(Supplied data Opens)

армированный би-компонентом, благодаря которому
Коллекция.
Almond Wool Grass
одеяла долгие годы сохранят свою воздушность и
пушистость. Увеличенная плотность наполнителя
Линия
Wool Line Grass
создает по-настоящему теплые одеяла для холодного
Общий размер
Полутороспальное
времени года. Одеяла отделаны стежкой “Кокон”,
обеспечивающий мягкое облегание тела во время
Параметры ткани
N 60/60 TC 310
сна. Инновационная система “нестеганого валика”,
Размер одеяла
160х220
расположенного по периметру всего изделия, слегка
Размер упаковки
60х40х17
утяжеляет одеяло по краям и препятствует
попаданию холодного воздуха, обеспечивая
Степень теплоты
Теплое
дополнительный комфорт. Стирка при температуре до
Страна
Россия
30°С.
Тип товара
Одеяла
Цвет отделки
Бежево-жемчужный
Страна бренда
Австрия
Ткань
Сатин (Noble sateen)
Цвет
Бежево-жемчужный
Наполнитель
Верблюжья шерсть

(Supplied data Closes)
(Supplied data Opens)

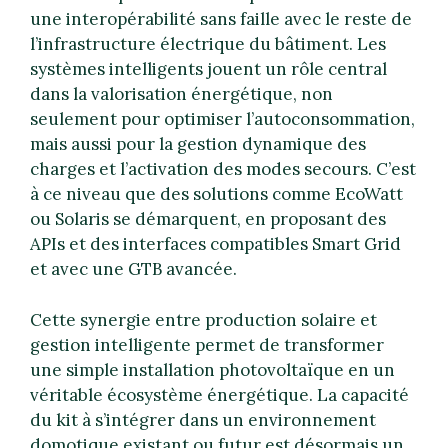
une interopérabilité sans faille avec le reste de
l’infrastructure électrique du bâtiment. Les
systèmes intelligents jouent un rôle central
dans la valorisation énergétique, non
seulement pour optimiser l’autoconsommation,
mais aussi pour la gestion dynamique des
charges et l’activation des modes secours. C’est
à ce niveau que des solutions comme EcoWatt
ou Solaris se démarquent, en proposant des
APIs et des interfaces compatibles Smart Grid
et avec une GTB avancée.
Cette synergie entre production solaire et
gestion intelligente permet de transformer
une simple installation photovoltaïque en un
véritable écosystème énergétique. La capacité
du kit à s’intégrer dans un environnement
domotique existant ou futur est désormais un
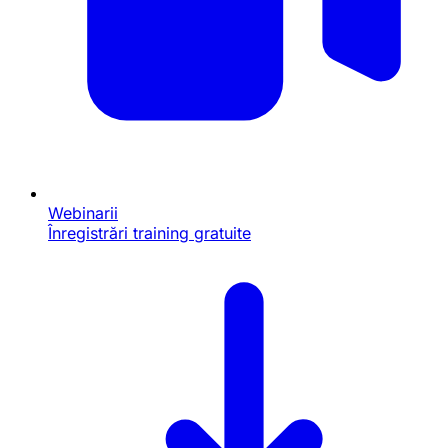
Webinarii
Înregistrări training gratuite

(Supplied data Closes)
(Supplied data Opens)

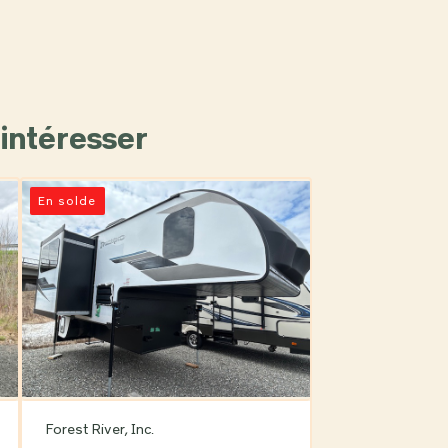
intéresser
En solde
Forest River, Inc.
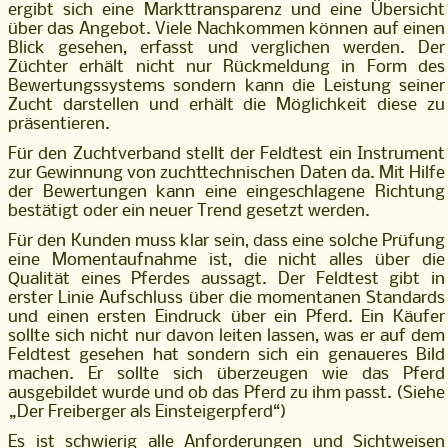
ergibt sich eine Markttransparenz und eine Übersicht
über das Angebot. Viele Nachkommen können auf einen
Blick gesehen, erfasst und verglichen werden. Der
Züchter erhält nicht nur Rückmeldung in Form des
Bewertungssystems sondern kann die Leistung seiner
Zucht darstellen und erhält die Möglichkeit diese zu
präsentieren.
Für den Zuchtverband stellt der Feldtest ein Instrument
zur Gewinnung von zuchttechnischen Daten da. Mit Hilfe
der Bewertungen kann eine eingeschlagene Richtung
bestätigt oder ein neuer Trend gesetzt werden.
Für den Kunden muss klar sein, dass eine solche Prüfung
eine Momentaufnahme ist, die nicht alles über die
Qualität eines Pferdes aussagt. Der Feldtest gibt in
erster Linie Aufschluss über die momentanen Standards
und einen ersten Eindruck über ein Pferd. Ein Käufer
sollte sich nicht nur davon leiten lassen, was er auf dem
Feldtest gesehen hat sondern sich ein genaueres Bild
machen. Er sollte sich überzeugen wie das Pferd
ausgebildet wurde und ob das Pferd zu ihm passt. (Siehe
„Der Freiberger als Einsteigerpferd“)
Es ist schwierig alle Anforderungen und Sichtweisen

(Supplied data Closes)

> **Task requirements**: For the lines above, output exactly those from the line containing "армированный би-компонентом, благодаря" through the line containing "Параметры ткани", and skip the others.

> **Answer area**:
армированный би-компонентом, благодаря которому
Коллекция.
Almond Wool Grass
одеяла долгие годы сохранят свою воздушность и
пушистость. Увеличенная плотность наполнителя
Линия
Wool Line Grass
создает по-настоящему теплые одеяла для холодного
Общий размер
Полутороспальное
времени года. Одеяла отделаны стежкой “Кокон”,
обеспечивающий мягкое облегание тела во время
Параметры ткани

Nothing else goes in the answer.